### [TASK REQUIREMENTS]
Exactly as they appear, write the lines from the one containing "LINEの中で完結させてしまう。広告チームにフィードバ" to the final line of the entries, leaving pictures out.
*** DATA TO USE
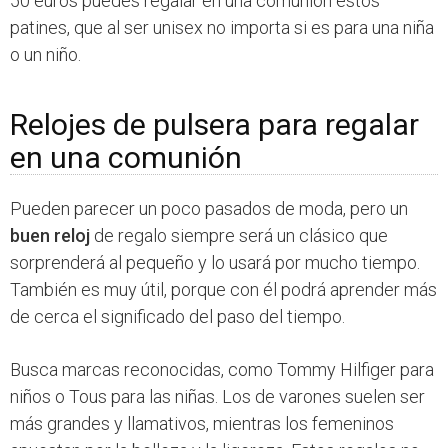
50 euros puedes regalar en una comunión estos
patines, que al ser unisex no importa si es para una niña
o un niño.
Relojes de pulsera para regalar
en una comunión
Pueden parecer un poco pasados de moda, pero un
buen reloj
de regalo siempre será un clásico que
sorprenderá al pequeño y lo usará por mucho tiempo.
También es muy útil, porque con él podrá aprender más
de cerca el significado del paso del tiempo.
Busca marcas reconocidas, como Tommy Hilfiger para
niños o Tous para las niñas. Los de varones suelen ser
más grandes y llamativos, mientras los femeninos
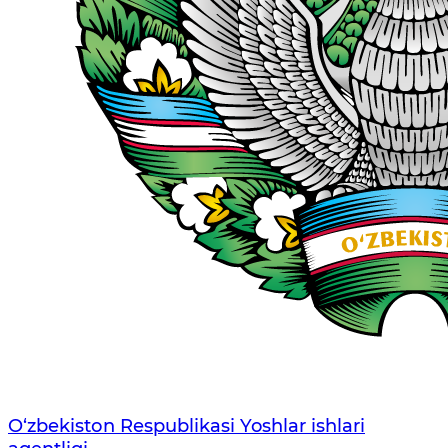
O‘zbеkistоn Rеspublikаsi Yoshlar ishlari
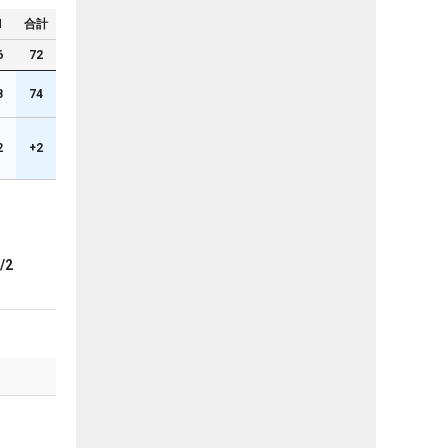
N
合計
6
72
8
74
2
+2
/2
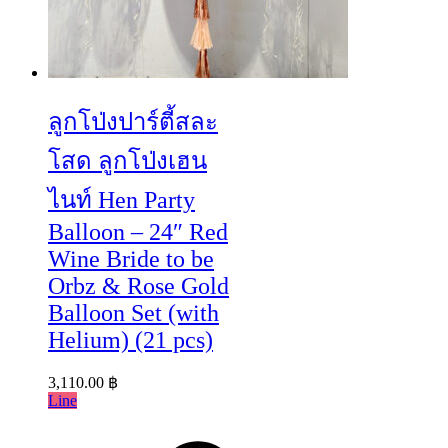
ลูกโป่งปาร์ตี้สละ
โสด ลูกโป่งเฮน
ไนท์ Hen Party
Balloon – 24″ Red
Wine Bride to be
Orbz & Rose Gold
Balloon Set (with
Helium) (21 pcs)
3,110.00
฿
Line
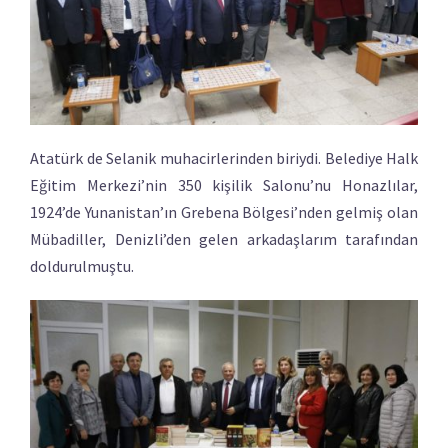
Atatürk de Selanik muhacirlerinden biriydi. Belediye Halk
Eğitim Merkezi’nin 350 kişilik Salonu’nu Honazlılar,
1924’de Yunanistan’ın Grebena Bölgesi’nden gelmiş olan
Mübadiller, Denizli’den gelen arkadaşlarım tarafından
doldurulmuştu.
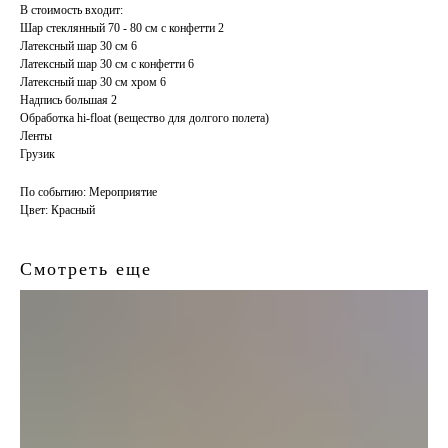
В стоимость входит:
Шар стеклянный 70 - 80 см с конфетти 2
Латексный шар 30 см 6
Латексный шар 30 см с конфетти 6
Латексный шар 30 см хром 6
Надпись большая 2
Обработка hi-float (вещество для долгого полета)
Ленты
Грузик
По событию: Мероприятие
Цвет: Красный
Смотреть еще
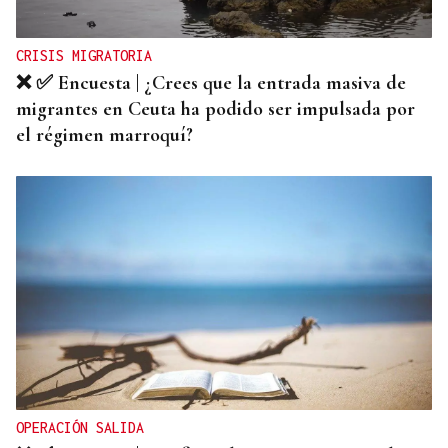
CRISIS MIGRATORIA
❌ ✅ Encuesta | ¿Crees que la entrada masiva de
migrantes en Ceuta ha podido ser impulsada por
el régimen marroquí?
OPERACIÓN SALIDA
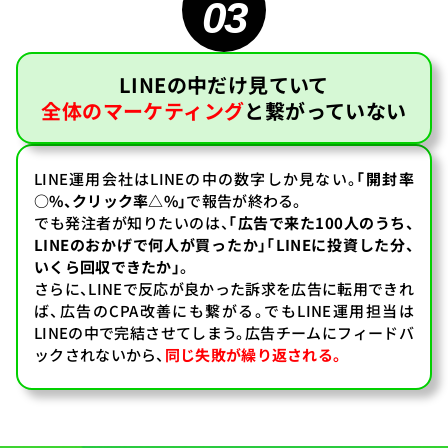
03
LINEの中だけ見ていて
全体のマーケティング
と
繋がっていない
LINE運用会社はLINEの中の数字しか見ない。
「開封率
○%、クリック率△%」
で報告が終わる。
でも発注者が知りたいのは、
「広告で来た100人のうち、
LINEのおかげで何人が買ったか」「LINEに投資した分、
いくら回収できたか」
。
さらに、LINEで反応が良かった訴求を広告に転用できれ
ば、広告のCPA改善にも繋がる。でもLINE運用担当は
LINEの中で完結させてしまう。広告チームにフィードバ
ックされないから、
同じ失敗が繰り返される。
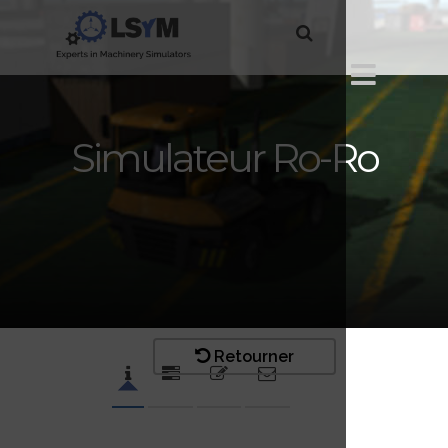
Simulateur Ro-Ro
Retourner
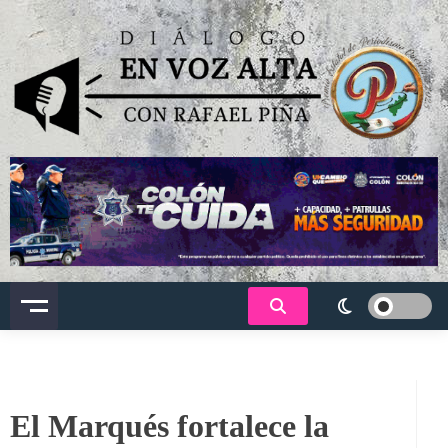
Saltar
al
contenido
Dialogo en voz alta
El Marqués fortalece la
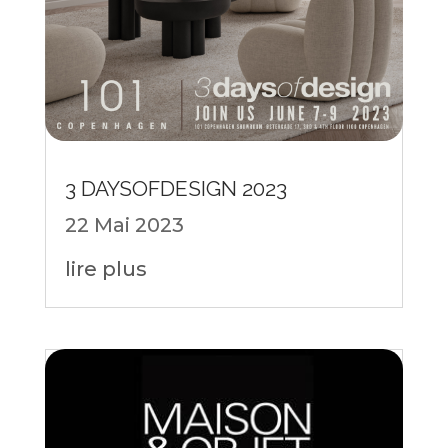
3 DAYSOFDESIGN 2023
22 Mai 2023
lire plus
******
### [EXERCISE RESULT]
LINEの中で完結させてしまう。広告チームにフィードバ
ックされないから、
同じ失敗が繰り返される。
Simulateur Ro-Ro
Retourner
Saltar
al
contenido
Dialogo en voz alta
El Marqués fortalece la
3 DAYSOFDESIGN 2023
22 Mai 2023
lire plus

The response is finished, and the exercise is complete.